Robert Misik in conversation with James Galbraith
The global Covid-19 pandemic has effected a revolution in world economic affairs. The liberal (or more properly, neo-liberal) economic systems of Europe, North America and Latin America have handled the crisis poorly. China, Vietnam, South Korea, Taiwan and Cuba have done remarkably well. Why is this so? What does it portend?
James Galbraith argues that it was precisely the most celebrated features of the liberal Western systems – decentralization, post-industrialism, the hegemony of finance and advanced technologies, reliance on markets, willingness to trade public health against economic objectives – that brought them low in the face of the pandemic. Success occurred in those countries that mounted an immediate, centralized public health response, that could effectively lock down in whole or part, that were willing to sacrifice all economic activity temporarily to public health, and that dominated the production of basic manufactures such as personal protective equipment and so were able immediately to underpin behavioral mandates with material capacity. It was a matter, in other words, of whether it was possible to mobilize the whole society to protect public health, or not.

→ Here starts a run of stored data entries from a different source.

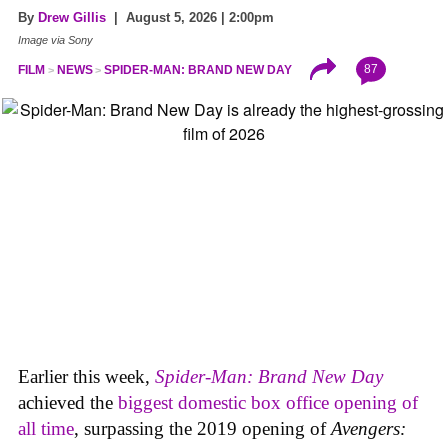
By
Drew Gillis
| August 5, 2026 | 2:00pm
Image via Sony
87
FILM
NEWS
SPIDER-MAN: BRAND NEW DAY
Earlier this week,
Spider-Man: Brand New Day
achieved the
biggest domestic box office opening of
all time
, surpassing the 2019 opening of
Avengers:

Looking forward, the new Biden administration in the United States will launch a large, coordinated public health initiative, together with patchwork fiscal assistance and income support, to get the United States through the immediate crisis. Success is far from certain. And in the aftermath, even if the pandemic is contained over the next year, the American (and European) economic model will face a profound restructuring in three major areas: the advanced sectors, which provide US strength in world trade; the services sectors, which provide the jobs; and the financial sector, as unpayable private debts will have to be written down.
James Kenneth Galbraith is an American economist, with a chair at the Lyndon B. Johnson School of Public Affairs, the University of Texas at Austin. He has advised political campaigns in America and governments in China and Greece. He served in the early 1980s as Executive Director of the Joint Economic Committee of the United States Congress. His father, John Kenneth Galbraith, was one of the most celebrated economists of all time, and a participant and adviser in US governments from Roosevelt through Kennedy and Johnson.